§ **EXERCISE PROMPT**
Only one span is wanted from the lines below: from the one with "voorbij komen waarin" up to and including the one with "(Headers) mitzuschicken. Diese". Copy it exactly, without images.

§ **RECORDS FOR THE TASK**
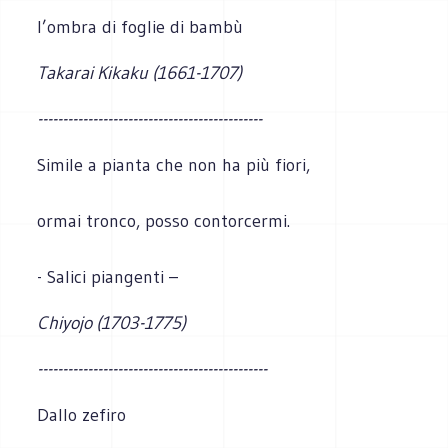
l’ombra di foglie di bambù
Takarai Kikaku (1661-1707)
---------------------------------------------
Simile a pianta che non ha più fiori,
ormai tronco, posso contorcermi.
- Salici piangenti –
Chiyojo (1703-1775)
----------------------------------------------
Dallo zefiro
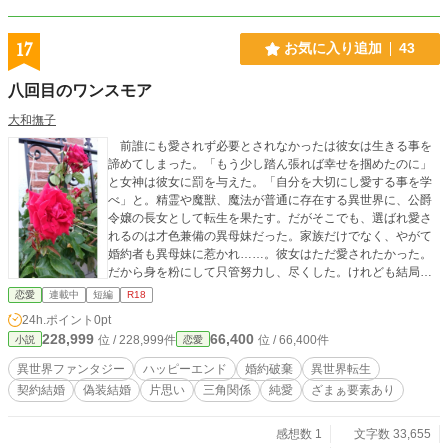
17
お気に入り追加
43
八回目のワンスモア
大和撫子
前誰にも愛されず必要とされなかったは彼女は生きる事を
諦めてしまった。「もう少し踏ん張れば幸せを掴めたのに」
と女神は彼女に罰を与えた。「自分を大切にし愛する事を学
べ」と。精霊や魔獣、魔法が普通に存在する異世界に、公爵
令嬢の長女として転生を果たす。だがそこでも、選ばれ愛さ
れるのは才色兼備の異母妹だった。家族だけでなく、やがて
婚約者も異母妹に惹かれ……。彼女はただ愛されたかった。
だから身を粉にして只管努力し、尽くした。けれども結局は
捨てられ、利用され尽くされた挙句に殺されてしまう。その
恋愛
連載中
短編
R18
度に、七歳の誕生日を迎える日に巻き戻ってしまう事七
24h.ポイント
0pt
回……。八回目の巻き戻りの際、漸く腹を括った。もう周り
228,999
66,400
位 / 228,999件
位 / 66,400件
小説
恋愛
に愛を望まない、自分の人生を好きなように生きる！ と決
意を固める。生き残りを賭けて、これまでの体験を生かして
異世界ファンタジー
ハッピーエンド
婚約破棄
異世界転生
周りを味方につけ、宿命に抗う力をつけて行くのだ。 これ
契約結婚
偽装結婚
片思い
三角関係
純愛
ざまぁ要素あり
は、虐げられ搾取された挙句殺さる宿命を持つある一人の娘
が、宿命に抗い、自分らしく幸せに生きる道を見つける物
語。 ※他サイトにも公開しております。 ※R指定は念のため
感想数 1
文字数 33,655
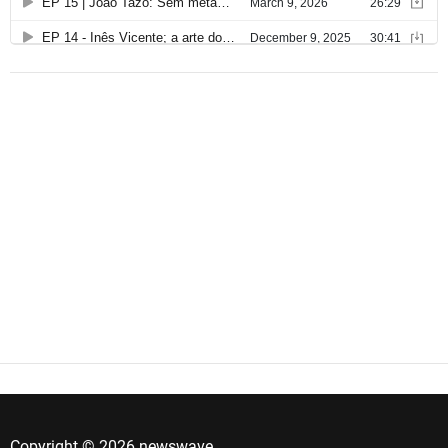
Copyright © 2026 newswave.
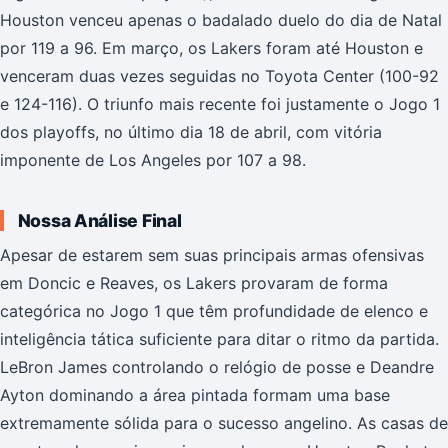
Houston venceu apenas o badalado duelo do dia de Natal
por 119 a 96. Em março, os Lakers foram até Houston e
venceram duas vezes seguidas no Toyota Center (100-92
e 124-116). O triunfo mais recente foi justamente o Jogo 1
dos playoffs, no último dia 18 de abril, com vitória
imponente de Los Angeles por 107 a 98.
Nossa Análise Final
Apesar de estarem sem suas principais armas ofensivas
em Doncic e Reaves, os Lakers provaram de forma
categórica no Jogo 1 que têm profundidade de elenco e
inteligência tática suficiente para ditar o ritmo da partida.
LeBron James controlando o relógio de posse e Deandre
Ayton dominando a área pintada formam uma base
extremamente sólida para o sucesso angelino. As casas de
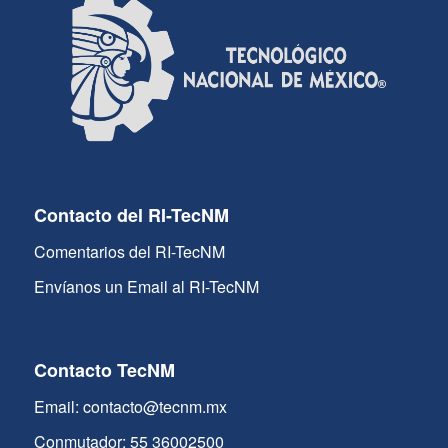
Contacto del RI-TecNM
Comentarios del RI-TecNM
Envíanos un Email al RI-TecNM
Contacto TecNM
Email: contacto@tecnm.mx
Conmutador: 55 36002500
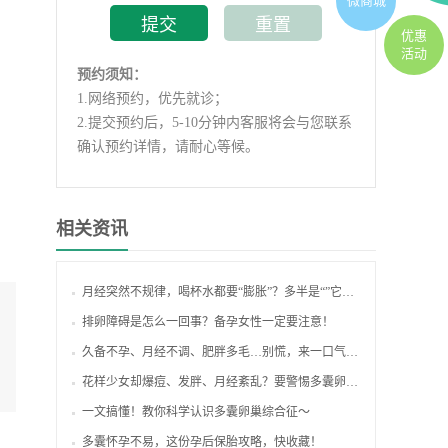
微商城
优惠
活动
预约须知：
1.
网络预约，优先就诊；
2.
提交预约后，5-10分钟内客服将会与您联系
确认预约详情，请耐心等候。
相关资讯
月经突然不规律，喝杯水都要“膨胀”？多半是“”它在搞事情
排卵障碍是怎么一回事？备孕女性一定要注意！
久备不孕、月经不调、肥胖多毛…别慌，来一口气读懂“多囊卵巢综合征”
花样少女却爆痘、发胖、月经紊乱？要警惕多囊卵巢哦！
一文搞懂！教你科学认识多囊卵巢综合征～
多囊怀孕不易，这份孕后保胎攻略，快收藏！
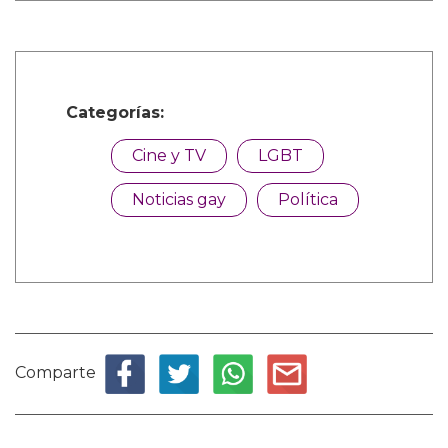
Categorías:
Cine y TV
LGBT
Noticias gay
Política
Comparte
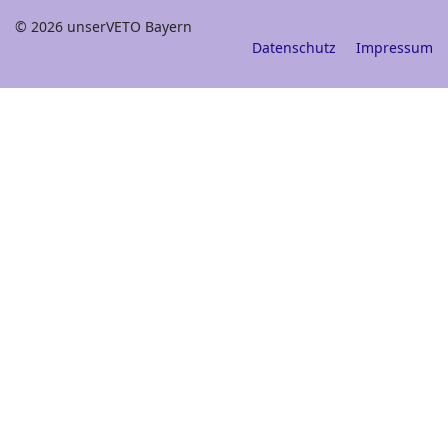
© 2026 unserVETO Bayern
Datenschutz
Impressum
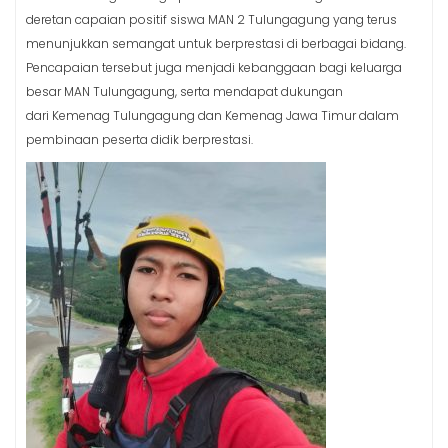
deretan capaian positif siswa MAN 2 Tulungagung yang terus
menunjukkan semangat untuk berprestasi di berbagai bidang.
Pencapaian tersebut juga menjadi kebanggaan bagi keluarga
besar MAN Tulungagung, serta mendapat dukungan
dari Kemenag Tulungagung dan Kemenag Jawa Timur dalam
pembinaan peserta didik berprestasi.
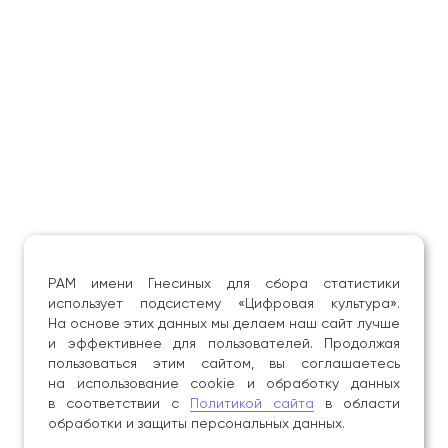
РАМ имени Гнесиных для сбора статистики
использует подсистему «Цифровая культура».
На основе этих данных мы делаем наш сайт лучше
и эффективнее для пользователей. Продолжая
пользоваться этим сайтом, вы соглашаетесь
на использование cookie и обработку данных
в соответствии с
Политикой сайта
в области
обработки и защиты персональных данных.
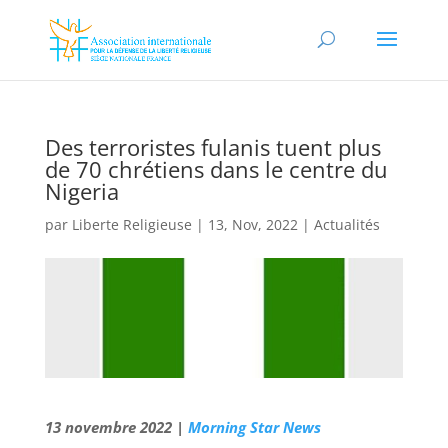
Des terroristes fulanis tuent plus
de 70 chrétiens dans le centre du
Nigeria
par
Liberte Religieuse
|
13, Nov, 2022
|
Actualités
13 novembre 2022 |
Morning Star News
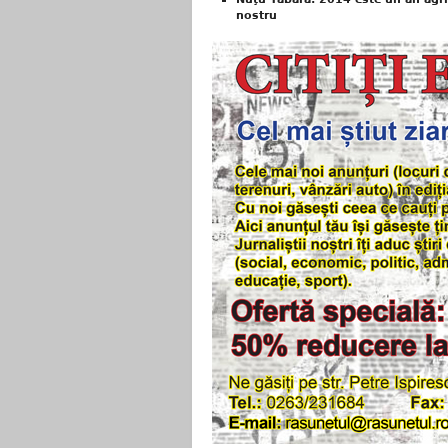
nostru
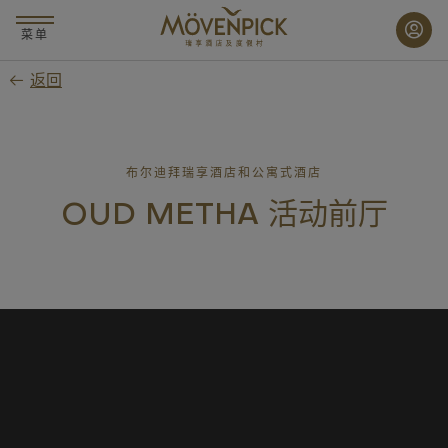
跳
至
菜单
主
返回
要
内
容
布尔迪拜瑞享酒店和公寓式酒店
OUD METHA 活动前厅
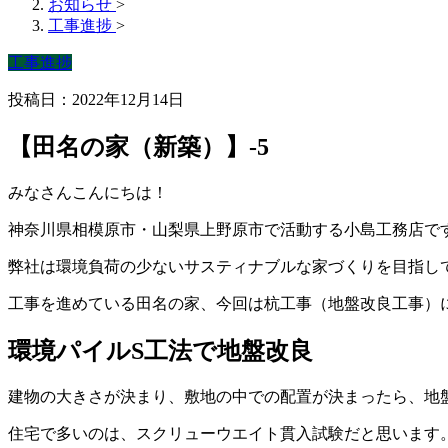
お知らせ
>
工事進捗
>
工事進捗
投稿日：2022年12月14日
【田名の家（新築）】-5
みなさんこんにちは！
神奈川県相模原市・山梨県上野原市で活動する小島工務店で
弊社は環境負荷の少ないサスティナブルな家づくりを目指し
工事を進めている田名の家、今回は杭工事（地盤改良工事）
環境パイルS工法で地盤改良
建物の大きさが決まり、敷地の中での配置が決まったら、地
住宅で多いのは、スクリューウエイト貫入試験だと思います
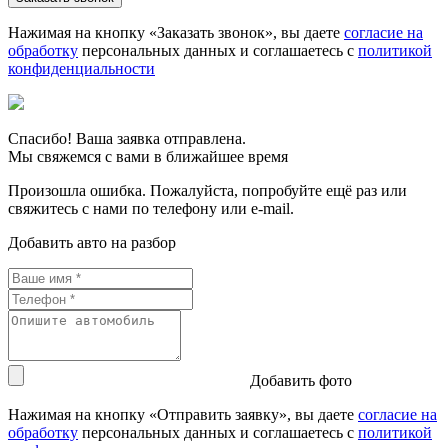
Нажимая на кнопку «Заказать звонок», вы даете
согласие на
обработку
персональных данных и соглашаетесь c
политикой
конфиденциальности
Спасибо! Ваша заявка отправлена.
Мы свяжемся с вами в ближайшее время
Произошла ошибка. Пожалуйста, попробуйте ещё раз или
свяжитесь с нами по телефону или e-mail.
Добавить авто на разбор
Добавить фото
Нажимая на кнопку «Отправить заявку», вы даете
согласие на
обработку
персональных данных и соглашаетесь c
политикой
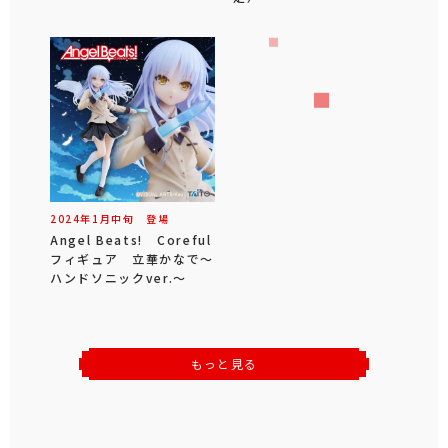
2024年
1
月
中旬
登場
Angel Beats! Coreful
フィギュア 立華かなで～
ハンドソニックver.～
もっと見る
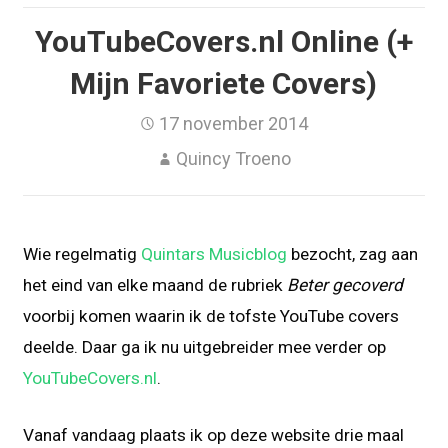
YouTubeCovers.nl Online (+
Mijn Favoriete Covers)
17 november 2014
Quincy Troeno
Wie regelmatig
Quintars Musicblog
bezocht, zag aan
het eind van elke maand de rubriek
Beter gecoverd
voorbij komen waarin ik de tofste YouTube covers
deelde. Daar ga ik nu uitgebreider mee verder op
YouTubeCovers.nl
.
Vanaf vandaag plaats ik op deze website drie maal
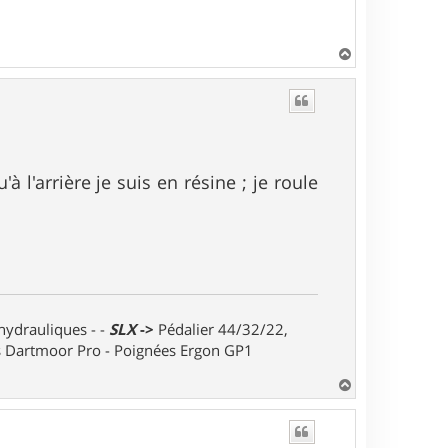
H
a
u
t
u'à l'arrière je suis en résine ; je roule
 hydrauliques - -
SLX
->
Pédalier 44/32/22,
ts Dartmoor Pro - Poignées Ergon GP1
H
a
u
t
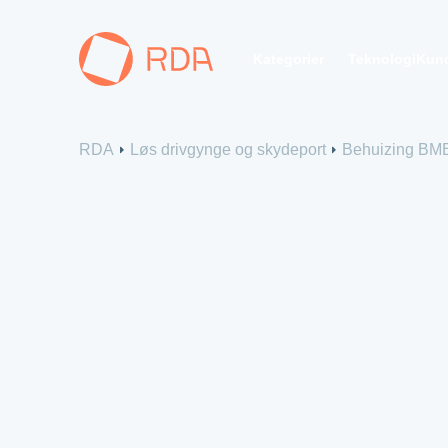
Kategorier
Teknologi
Kun
Produkter
KØRER
Portmoto
Se alle produkter
RDA
Løs drivgynge og skydeport
Behuizing BME
Portmotor
Portmotor
Portmotor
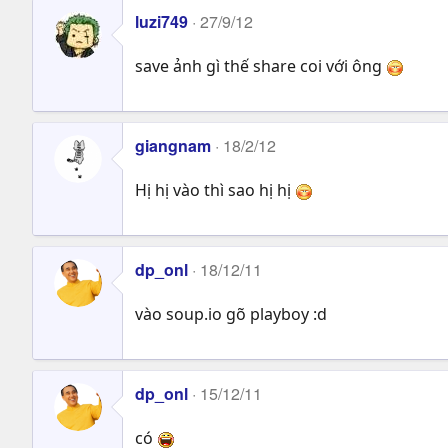
luzi749
27/9/12
save ảnh gì thế share coi với ông
giangnam
18/2/12
Hị hị vào thì sao hị hị
dp_onl
18/12/11
vào soup.io gõ playboy :d
dp_onl
15/12/11
có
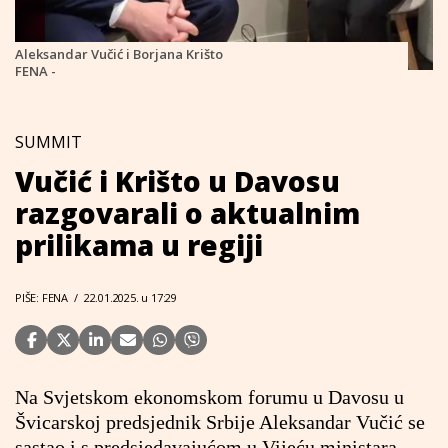
Aleksandar Vučić i Borjana Krišto
FENA -
SUMMIT
Vučić i Krišto u Davosu
razgovarali o aktualnim
prilikama u regiji
PIŠE: FENA
/
22.01.2025. u 17:29
Na Svjetskom ekonomskom forumu u Davosu u
Švicarskoj predsjednik Srbije Aleksandar Vučić se
sastao i s predsjedavajućom u Vijeću ministara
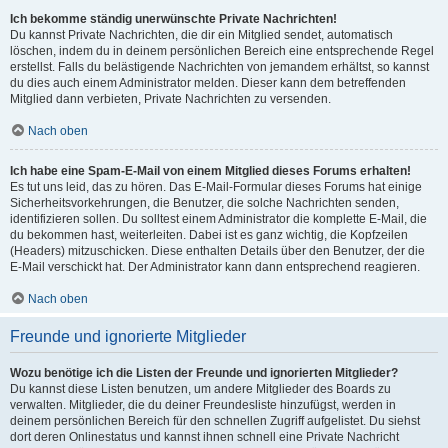
Ich bekomme ständig unerwünschte Private Nachrichten!
Du kannst Private Nachrichten, die dir ein Mitglied sendet, automatisch
löschen, indem du in deinem persönlichen Bereich eine entsprechende Regel
erstellst. Falls du belästigende Nachrichten von jemandem erhältst, so kannst
du dies auch einem Administrator melden. Dieser kann dem betreffenden
Mitglied dann verbieten, Private Nachrichten zu versenden.
Nach oben
Ich habe eine Spam-E-Mail von einem Mitglied dieses Forums erhalten!
Es tut uns leid, das zu hören. Das E-Mail-Formular dieses Forums hat einige
Sicherheitsvorkehrungen, die Benutzer, die solche Nachrichten senden,
identifizieren sollen. Du solltest einem Administrator die komplette E-Mail, die
du bekommen hast, weiterleiten. Dabei ist es ganz wichtig, die Kopfzeilen
(Headers) mitzuschicken. Diese enthalten Details über den Benutzer, der die
E-Mail verschickt hat. Der Administrator kann dann entsprechend reagieren.
Nach oben
Freunde und ignorierte Mitglieder
Wozu benötige ich die Listen der Freunde und ignorierten Mitglieder?
Du kannst diese Listen benutzen, um andere Mitglieder des Boards zu
verwalten. Mitglieder, die du deiner Freundesliste hinzufügst, werden in
deinem persönlichen Bereich für den schnellen Zugriff aufgelistet. Du siehst
dort deren Onlinestatus und kannst ihnen schnell eine Private Nachricht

§ **THE ANSWER**
voorbij komen waarin ik de tofste YouTube covers
deelde. Daar ga ik nu uitgebreider mee verder op
YouTubeCovers.nl
.
Vanaf vandaag plaats ik op deze website drie maal
H
a
u
t
u'à l'arrière je suis en résine ; je roule
 hydrauliques - -
SLX
->
Pédalier 44/32/22,
ts Dartmoor Pro - Poignées Ergon GP1
H
a
u
t
Kategorier
Teknologi
Kun
Produkter
KØRER
Portmoto
Se alle produkter
RDA
Løs drivgynge og skydeport
Behuizing BME
Portmotor
Portmotor
Portmotor
luzi749
27/9/12
save ảnh gì thế share coi với ông
giangnam
18/2/12
Hị hị vào thì sao hị hị
dp_onl
18/12/11
vào soup.io gõ playboy :d
dp_onl
15/12/11
có
Aleksandar Vučić i Borjana Krišto
FENA -
SUMMIT
Vučić i Krišto u Davosu
razgovarali o aktualnim
prilikama u regiji
PIŠE: FENA
/
22.01.2025. u 17:29
Na Svjetskom ekonomskom forumu u Davosu u
Švicarskoj predsjednik Srbije Aleksandar Vučić se
sastao i s predsjedavajućom u Vijeću ministara
Ich bekomme ständig unerwünschte Private Nachrichten!
Du kannst Private Nachrichten, die dir ein Mitglied sendet, automatisch
löschen, indem du in deinem persönlichen Bereich eine entsprechende Regel
erstellst. Falls du belästigende Nachrichten von jemandem erhältst, so kannst
du dies auch einem Administrator melden. Dieser kann dem betreffenden
Mitglied dann verbieten, Private Nachrichten zu versenden.
Nach oben
Ich habe eine Spam-E-Mail von einem Mitglied dieses Forums erhalten!
Es tut uns leid, das zu hören. Das E-Mail-Formular dieses Forums hat einige
Sicherheitsvorkehrungen, die Benutzer, die solche Nachrichten senden,
identifizieren sollen. Du solltest einem Administrator die komplette E-Mail, die
du bekommen hast, weiterleiten. Dabei ist es ganz wichtig, die Kopfzeilen
(Headers) mitzuschicken. Diese enthalten Details über den Benutzer, der die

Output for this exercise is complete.